(1885 – 1963)
Democrata antifascista, conspirador contra a monarquia, militante republicano e resistente durante a Ditadura, este notável escritor é autor de uma das mais importantes obras literárias portuguesas do século XX, abrangendo ficção, crítica, biografia, evocação histórica, ensaio, teatro, etnografia, polémica, tradução e contos para crianças.
Aquilino Gomes Ribeiro nasceu em Carregal de Tabosa, Sernancelhe, em 13 de Setembro de 1885 e faleceu em Lisboa a 27 de Maio de 1963.
Democrata antifascista e conspirador contra a monarquia
Depois de ter frequentado o colégio jesuíta da Senhora da Lapa, entra no Colégio de Lamego (Lamego) em 1900, estuda Filosofia em Viseu e ingressa, depois, no Seminário de Beja, obedecendo a um desejo de sua mãe que queria fazê-lo sacerdote. Em 1903, por falta de vocação, abandona os estudos durante a primeira parte do Curso Teológico no Seminário e fixa-se em Lisboa. Em 1904 regressa a Soutosa (Concelho de Moimenta da Beira), onde fica até 1906, ano em que se fixa em Lisboa. Colabora então no jornal republicano A Vanguarda.
Coimbrão,1921.
Aquilino Ribeiro e Raul Brandão; atrás: Ilídio Teixeira de Vasconcelos, Raúl Proença e Câmara Reys.

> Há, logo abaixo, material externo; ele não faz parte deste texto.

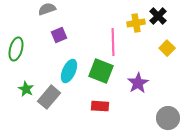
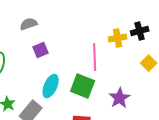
black cross: (158, 16) -> (140, 31), turned 30

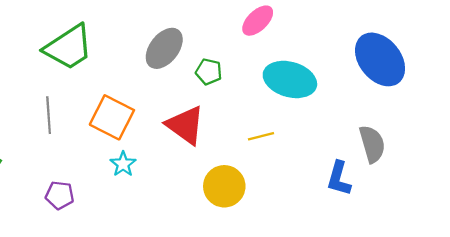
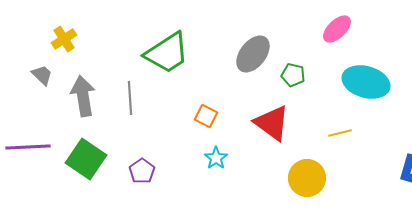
gray line: (49, 115) -> (130, 98), moved
orange square: (112, 117) -> (206, 116), size x0.6
purple pentagon: (60, 195) -> (142, 171), moved, turned 30

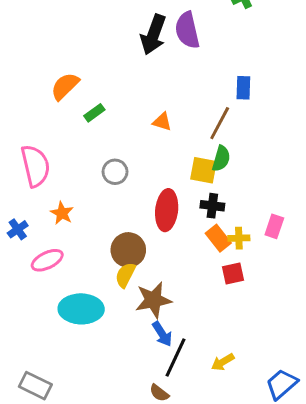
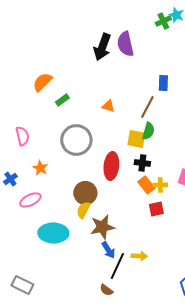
pink semicircle: (35, 166) -> (22, 136), size x0.7
gray circle: (115, 172) -> (76, 140), size x1.8
yellow arrow: (223, 362) -> (139, 256), moved, turned -147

Em 1907, em parceria com José Ferreira da Silva, escreve A Filha do Jardineiro, obra de ficção de propaganda republicana e de crítica às figuras do regime monárquico. Na capital, a par dos estudos e de pequenos trabalhos de tradução e jornalismo, entregou-se a actividades de conspiração contra a Monarquia e de promoção dos ideais da República. Foi preso (1907) na sequência de um acidente com explosivos que, no seu quarto, vitimou dois “carbonários”, mas conseguiu evadir-se e partir para Paris (1908), onde veio a diplomar-se na Universidade da Sorbonne – aqui, inscrito no curso de Filosofia, tem a oportunidade de ouvir mestres como George Dumas, André Lalande, Levy Bruhl, Durckeim, e contacta com a intelectualidade portuguesa que, também por motivos políticos, se via forçada a viver fora de Portugal. Entre 1908 e 1914, divide a sua residência entre Paris e Berlim, e publica, então, a sua obra de estreia, Jardim das Tormentas (1913).
Resistente durante a Ditadura
Com a eclosão da 1ª Grande Guerra (1914), regressou a Portugal. Leccionou no Liceu Camões (Lisboa) e juntou-se ao grupo que constituiu a Seara Nova, integrando a sua primeira direcção [1].
Em 1918 publica o primeiro romance, “A Vida Sinuosa”, que dedica à memória do seu pai, Joaquim Francisco Ribeiro. A convite de Raul Proença, entrou em 1919 para a Biblioteca Nacional, onde iria trabalhar até 1927. Porém, intransigente defensor da justiça e da liberdade, envolveu-se em conspirações contra o regime de ditadura do Estado Novo, sofreu perseguições (1927-28) e a prisão, e foi forçado a novo exílio em Paris. (Em 1928 entrou na revolta de Pinhel, foi encarcerado no presídio de Fontelo, Viseu, evadiu-se e voltou a Paris).
Em 1929, casa com Jerónima Dantas Machado, filha de Bernardino Machado.
Entretanto, em Lisboa, é julgado à revelia em Tribunal Militar, e condenado.
Em 1930 nasce-lhe o segundo filho, Aquilino Ribeiro Machado (que viria a ser Presidente da Câmara Municipal de Lisboa entre 1977 e 1979). Em 1931 vai viver para a Galiza e, em 1932, volta a Portugal clandestinamente.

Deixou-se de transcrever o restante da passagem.